Exercise directions |
Reproduce the records below exactly, but leave their pictures out of the copy.

Transcribed page contents:
***

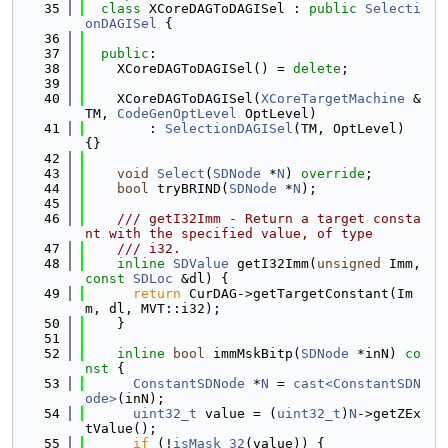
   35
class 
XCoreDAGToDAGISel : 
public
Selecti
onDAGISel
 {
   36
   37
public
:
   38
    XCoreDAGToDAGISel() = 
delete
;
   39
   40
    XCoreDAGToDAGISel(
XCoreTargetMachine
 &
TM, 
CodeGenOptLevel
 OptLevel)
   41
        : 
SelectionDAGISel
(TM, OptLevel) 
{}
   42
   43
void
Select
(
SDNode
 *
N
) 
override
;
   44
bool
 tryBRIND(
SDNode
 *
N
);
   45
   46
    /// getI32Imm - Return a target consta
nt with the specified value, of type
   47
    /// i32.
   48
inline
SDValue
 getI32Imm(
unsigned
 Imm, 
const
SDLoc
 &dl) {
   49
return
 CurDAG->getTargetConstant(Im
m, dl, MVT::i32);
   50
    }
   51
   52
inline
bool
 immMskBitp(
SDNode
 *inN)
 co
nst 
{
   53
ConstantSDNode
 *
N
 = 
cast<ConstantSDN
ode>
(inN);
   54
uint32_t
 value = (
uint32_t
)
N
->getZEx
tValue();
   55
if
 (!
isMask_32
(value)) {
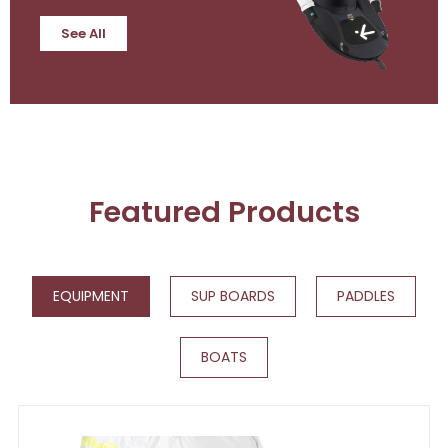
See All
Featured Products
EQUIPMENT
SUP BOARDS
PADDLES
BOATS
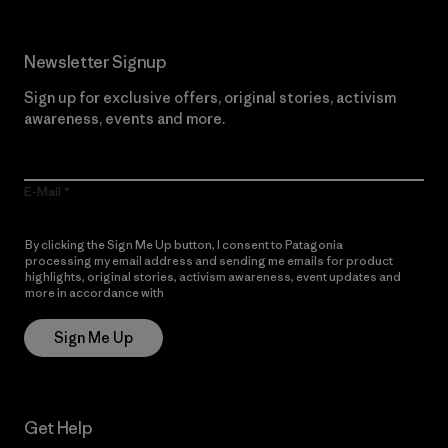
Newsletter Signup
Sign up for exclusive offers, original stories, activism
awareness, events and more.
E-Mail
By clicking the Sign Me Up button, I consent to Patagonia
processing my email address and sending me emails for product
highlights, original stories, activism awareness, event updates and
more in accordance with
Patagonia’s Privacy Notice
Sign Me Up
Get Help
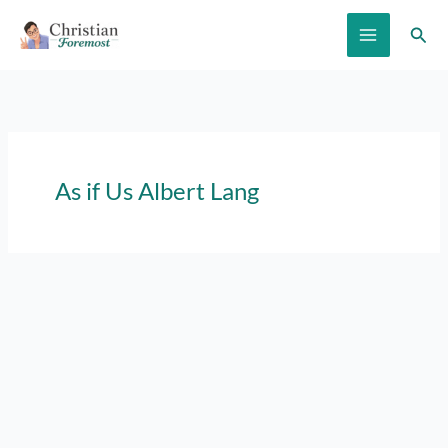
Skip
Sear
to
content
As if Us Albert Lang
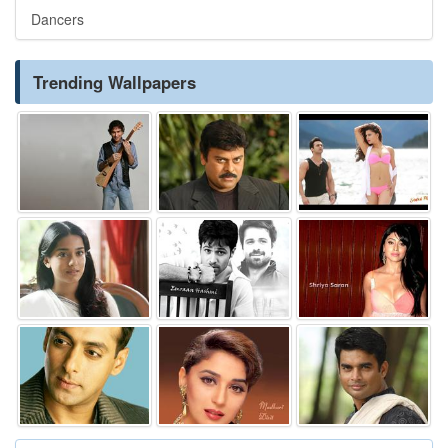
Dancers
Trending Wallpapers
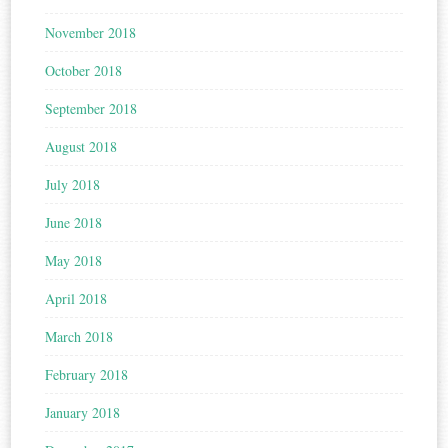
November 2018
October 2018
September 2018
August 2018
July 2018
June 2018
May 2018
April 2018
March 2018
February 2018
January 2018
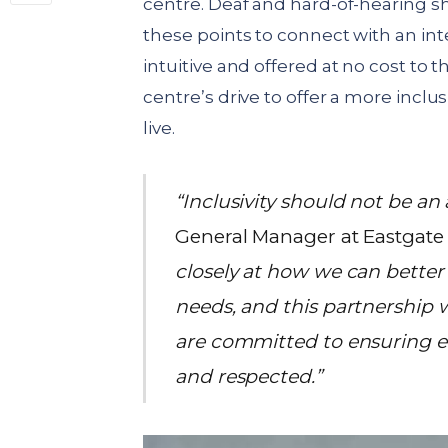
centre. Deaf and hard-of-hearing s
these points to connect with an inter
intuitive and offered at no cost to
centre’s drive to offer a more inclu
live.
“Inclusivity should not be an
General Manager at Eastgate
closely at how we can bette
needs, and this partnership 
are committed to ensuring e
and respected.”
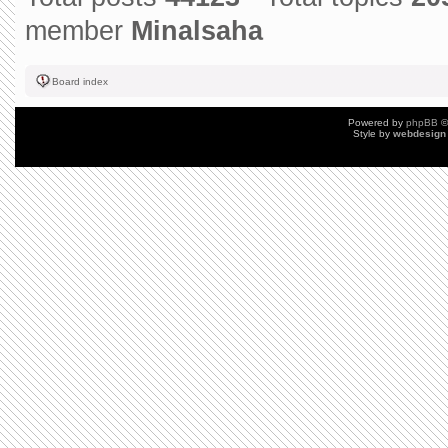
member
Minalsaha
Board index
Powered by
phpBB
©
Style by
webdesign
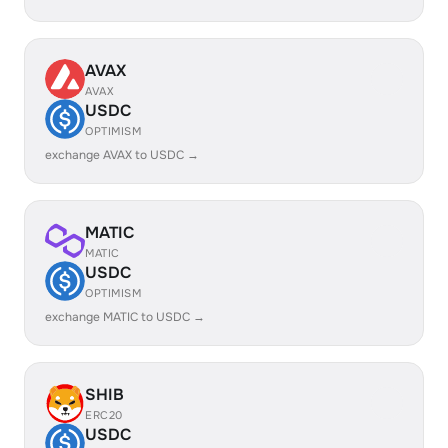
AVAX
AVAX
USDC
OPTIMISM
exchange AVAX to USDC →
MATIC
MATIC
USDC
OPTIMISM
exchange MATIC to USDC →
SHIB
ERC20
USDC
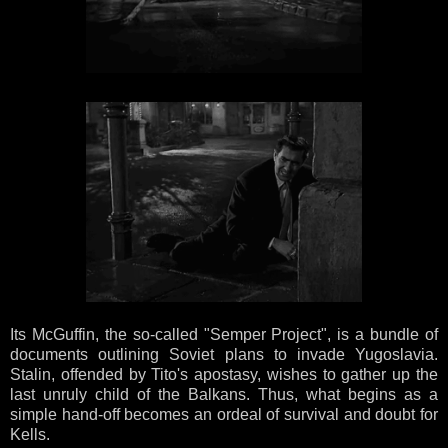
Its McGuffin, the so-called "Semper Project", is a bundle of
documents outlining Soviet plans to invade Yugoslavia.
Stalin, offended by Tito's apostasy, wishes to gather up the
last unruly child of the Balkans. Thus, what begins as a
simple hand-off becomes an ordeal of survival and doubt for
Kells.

***

Task response |
   35
class 
XCoreDAGToDAGISel : 
public
Selecti
onDAGISel
 {
   36
   37
public
:
   38
    XCoreDAGToDAGISel() = 
delete
;
   39
   40
    XCoreDAGToDAGISel(
XCoreTargetMachine
 &
TM, 
CodeGenOptLevel
 OptLevel)
   41
        : 
SelectionDAGISel
(TM, OptLevel) 
{}
   42
   43
void
Select
(
SDNode
 *
N
) 
override
;
   44
bool
 tryBRIND(
SDNode
 *
N
);
   45
   46
    /// getI32Imm - Return a target consta
nt with the specified value, of type
   47
    /// i32.
   48
inline
SDValue
 getI32Imm(
unsigned
 Imm, 
const
SDLoc
 &dl) {
   49
return
 CurDAG->getTargetConstant(Im
m, dl, MVT::i32);
   50
    }
   51
   52
inline
bool
 immMskBitp(
SDNode
 *inN)
 co
nst 
{
   53
ConstantSDNode
 *
N
 = 
cast<ConstantSDN
ode>
(inN);
   54
uint32_t
 value = (
uint32_t
)
N
->getZEx
tValue();
   55
if
 (!
isMask_32
(value)) {
See All
Featured Products
EQUIPMENT
SUP BOARDS
PADDLES
BOATS
Newsletter Signup
Sign up for exclusive offers, original stories, activism
awareness, events and more.
E-Mail
By clicking the Sign Me Up button, I consent to Patagonia
processing my email address and sending me emails for product
highlights, original stories, activism awareness, event updates and
more in accordance with
Patagonia’s Privacy Notice
Sign Me Up
Get Help
Skip
Sear
to
content
As if Us Albert Lang
Dancers
Trending Wallpapers
November 2018
October 2018
September 2018
August 2018
July 2018
June 2018
May 2018
April 2018
March 2018
February 2018
January 2018
centre. Deaf and hard-of-hearing s
these points to connect with an inter
intuitive and offered at no cost to
centre’s drive to offer a more inclu
live.
“Inclusivity should not be an
General Manager at Eastgate
closely at how we can bette
needs, and this partnership 
are committed to ensuring e
and respected.”
member
Minalsaha
Board index
Powered by
phpBB
©
Style by
webdesign
AVAX
AVAX
USDC
OPTIMISM
exchange AVAX to USDC →
MATIC
MATIC
USDC
OPTIMISM
exchange MATIC to USDC →
SHIB
ERC20
USDC
Its McGuffin, the so-called "Semper Project", is a bundle of
documents outlining Soviet plans to invade Yugoslavia.
Stalin, offended by Tito's apostasy, wishes to gather up the
last unruly child of the Balkans. Thus, what begins as a
simple hand-off becomes an ordeal of survival and doubt for
Kells.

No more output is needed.